Monday, April 29, 2013

Guest blog - How do our Feet Change During Pregnancy by Sally McGinnity, Podiatrist

We recently had a chat with our friends at Athlete's Foot in Bondi Junction about the way a mothers feet can change during pregnancy.  I meet many mums who are wearing runners that are years old so we thought it would be a really great topic to bring you more information on - today we hear from podiatrist Sally McGinnity;

Our feet are very complex structures:


•    There are 26 bones in one foot, 
•    In both feet this makes up a quarter of the bones in our body.
•    33 Joints, 
•    Over 100 muscles, tendons and ligaments
•    We take on average 10, 000 steps a day- in a lifetime this would walk us around the globe 4 times!
Taking care of our feet is so important yet so often forgotten, until a pain or problem arises.  

 Many pregnant mothers visit a Podiatrist with the following questions: “I think my feet have grown, is that possible?” “Why am I experiencing pain in my feet now?” “Will this swelling ever go down?” “Are my feet now flat?”

During pregnancy a mothers foot can change considerably (some of you may have experienced these changes for yourself) on average a woman’s foot can grow by up to half a size or more during pregnancy- so what’s happening to cause this? 

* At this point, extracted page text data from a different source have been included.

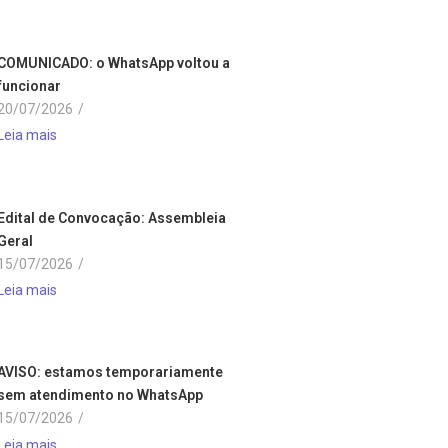
COMUNICADO: o WhatsApp voltou a
funcionar
20/07/2026
/
Leia mais
Edital de Convocação: Assembleia
Geral
15/07/2026
/
Leia mais
AVISO: estamos temporariamente
sem atendimento no WhatsApp
15/07/2026
/
Leia mais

These changes to the structure of a mother’s foot during pregnancy can occur for the following reasons:

- In part due to the weight gain during pregnancy which can cause increased pressures placed on the feet. 

- Your body retains extra fluid whilst pregnant, this gradual swelling or oedema as it is often referred to, can begin in the 2nd trimester and continue late into the pregnancy. The swelling can be dependent on weather, time of day and time spent on feet.

- The other factor is the hormone Relaxin. Relaxin is released to relax the ligaments around the pelvic area during childbirth. However, it can also create an increased laxity in the ligaments of your feet. All 26 bones are held together by ligaments, so whilst the bones in the foot are not growing, the ligaments are holding these bones together can start to loosen, creating a degree of spread and flattening of the arch of the foot.

Whilst the swelling will subside generally after a month of delivery, the foot spreading due to the change in the ligament structure can be permanent.  Around half the Mum’s out there report a change in foot size by half to a full size after having babies.

For those that experience these changes during and after pregnancy it is important to ensure that your shoes are the right fit to your current size. There is no point trying to squeeze your foot back into your pre-pregnancy shoes as this can lead to ingrown toenails, aggravating bunions, or creating corns and calluses. Correct footwear and being fitted correctly can be biggest factor in avoiding and treating foot complaints during pregnancy. If you have concerns about your feet during pregnancy seeing a Podiatrist can be a good place to start.